Does that describe the scenario you're referring to? I'm happy to try reproducing the scenario and see if I can find some more information for you.
@@triplewho1448 Awesome thank you! I really admire your work!
With the L3 architecture I mean that everything is talking BGP in our datacenter. From the HVs to the Cumulus Switches. The only L2 domains are between the switch and the physical machines. All of them announce their ips over BGP. I'm not referring to running machines in provider networks. Midonet for example announces the router and floating ips over BGP as well. Provider networks on ovn on the other hand only work in Layer 2 domains arping their mac IP bindings. What I'm asking is whether ovn can integrate with frr for example to announce the IPs over BGP. This would be great for large scale deployments. Thanks again :)
@@LampJustin Ah ok, yeah the BGP thing is still a work in progress. I had a quick look into that and answered a similar question on the Reddit thread as well. But it seems like some of the BGP integration work might be stalled at this point. I assume the repo you were referring to is this one: opendev.org/x/ovn-bgp-agent But yeah, as you noticed, this is only for the VM's using FIPs. There is currently no solution for BGP advertisements from the OVN routers for the OpenStack tenant networks.
I'll paste in my comment from the Reddit thread so that the full context is here as well:
www.reddit.com/r/openstack/comments/v7mmob/openstack_networking_with_ovn/ibln9g7/?context=3
There is a BGP Agent for OVN:
ltomasbo.wordpress.com/2021/02/04/openstack-networking-with-bgp/
ltomasbo.wordpress.com/2021/02/04/ovn-bgp-agent-in-depth-traffic-flow-inspection/
And the repo:
opendev.org/x/ovn-bgp-agent
But this doesn't advertise OpenStack tenant networks via BGP. It's just for Floating IP addresses.
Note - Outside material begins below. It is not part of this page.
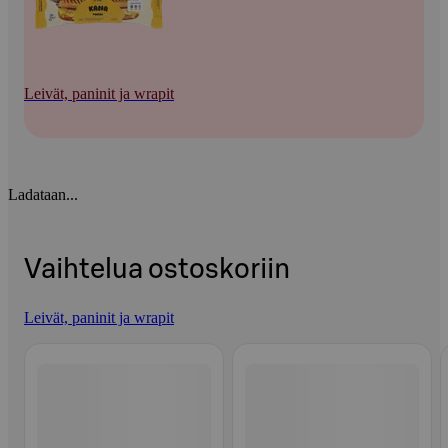
Leivät, paninit ja wrapit
Ladataan...
Vaihtelua ostoskoriin
Leivät, paninit ja wrapit
Ohita listaus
There's also a current Spec to implement direct BGP peering from Neutron routers:
specs.openstack.org/openstack/neutron-specs/specs/xena/bgpaas-enhancements.html
But it looks like that work might not have been prioritised according to the latest PTG meeting notes:
etherpad.opendev.org/p/neutron-zed-ptg#L116
With a revert for some of the patches currently proposed:
review.opendev.org/c/openstack/neutron-lib/+/843649
And VPN is currently in the works as well:
specs.openstack.org/openstack/neutron-specs/specs/xena/vpnaas-ovn.html
review.opendev.org/c/openstack/neutron-vpnaas/+/765353
I'll see if I can chase up any additional info about the BGP stuff as well and let you know.
@@triplewho1448 Wow thank you so much for gathering the info. I already tried to use the Vpnaas ovn plugin and can tell you that it works pretty well! I haven't tried it with too many VPNs but a couple worked great!
I really hope that BGP announcements for the router and fips will be a thing eventually. That would make the switch a lot less hard for us, but I guess we could get away with BGP EVPN for the public network in the meantime. Thank you!